Z gniazda: "Nadal trzymają się fotela i pensji"

José María Del Nido Benavente wiedział, że bez środków zapobiegawczych Rada, o którą prosił, nie miałaby sensu. I tak się stało, kolejna nieudana próba. Chwilę w hotelu Los Lebreros, aby nazwać swojego syna „lokatorem” i opisać obecną Radę jako nielegalną. Kontrola nad podmiotem stała się przedmiotem interpretacji prawnych. Ojciec uważa, że ​​jako największy akcjonariusz powinien rządzić. Syn obstaje przy podpisanej wówczas umowie dotyczącej udziałów grupowych, aby pozostać w organie stanowiącym. A więc pomiędzy kilkoma krytykami, mocnymi odpowiedziami, kilkoma insynuacjami i… powrotem do domu. Do następnego grudnia.
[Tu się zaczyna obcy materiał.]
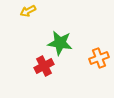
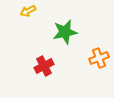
green star: moved 5 px right, 11 px up; rotated 20 degrees counterclockwise
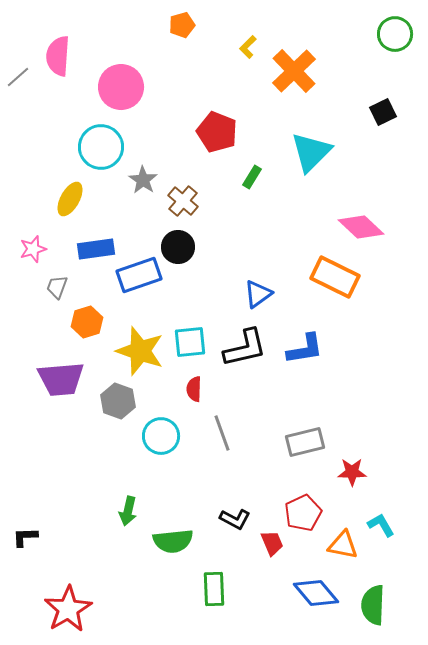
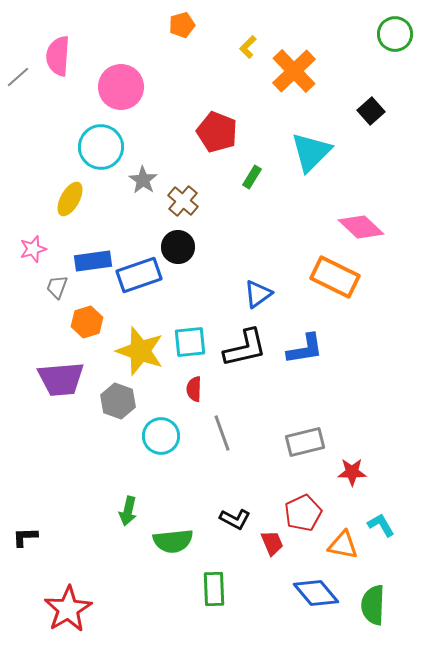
black square at (383, 112): moved 12 px left, 1 px up; rotated 16 degrees counterclockwise
blue rectangle at (96, 249): moved 3 px left, 12 px down
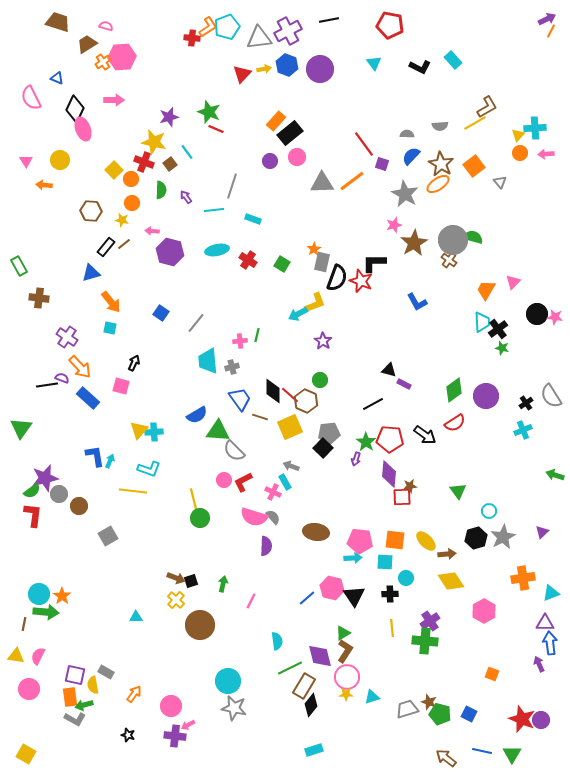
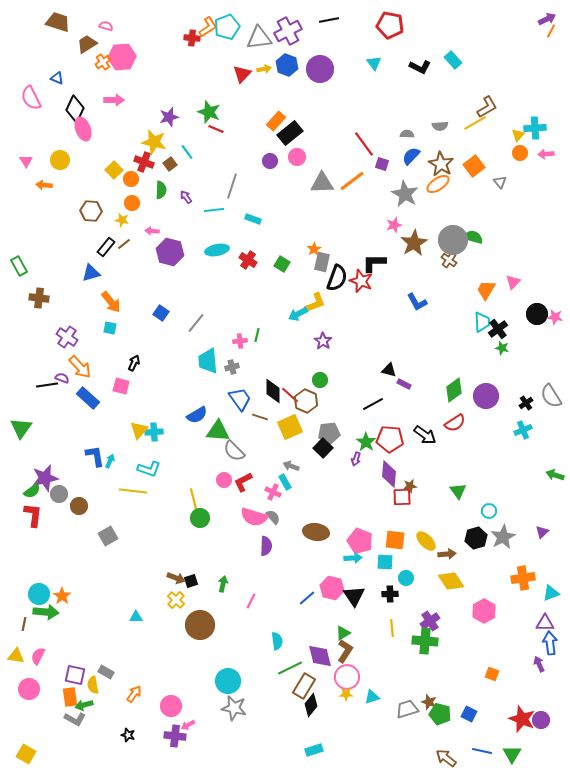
pink pentagon at (360, 541): rotated 15 degrees clockwise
Tym razem patriarcha zdecydował się na krytyczne, ale bardziej powściągliwe podejście, aby uniknąć żenujących scen z ostatniego razu. Zaatakował jednak dyrekcję syna i poprosił go o odejście: „Idź sobie, nikt cię tu nie chce. Jeśli będziesz potrzebował odszkodowania, zapłacę ci z własnej kieszeni. W ten sposób możesz zostawić bezpieczeństwo, które posiadasz, jak minister Ale odejdź. To nielegalna rada. Nadal trzymają krzesło i pensję. Kurtka nie jest twoja, a w dodatku jest dla ciebie za duża.

Prezydent stanowczo odpowiedział na krytykę: „Nie ma C Doradzam, że w ciągu pięciu lat spotkał się z 13 skargami karnymi i 10 procesami sądowymi. Jesteśmy najbardziej legalną Radą na świecie. Od teraz do grudnia mam wiele rzeczy do zrobienia, zanim będę monitorował datę Zgromadzenia. Kiedy byłeś prezesem Sevilli, wszyscy wspieraliśmy Cię dla dobra klubu. Przestał lubić rodziny Alés, Carrión, Castro i Guijarro, ponieważ przestał być prezydentem”.

W środku tego całego cyrku Del Nido skorzystał z okazji, aby zaprzeczyć incydentom, które miały miejsce poprzedniego dnia w loży. I oskarżył prasę o swoją wieczną rozrywkę: „To wiadomość niepotwierdzona. Z pewnością wymyślił to Betician Péreza Solano. Ciąg dalszy.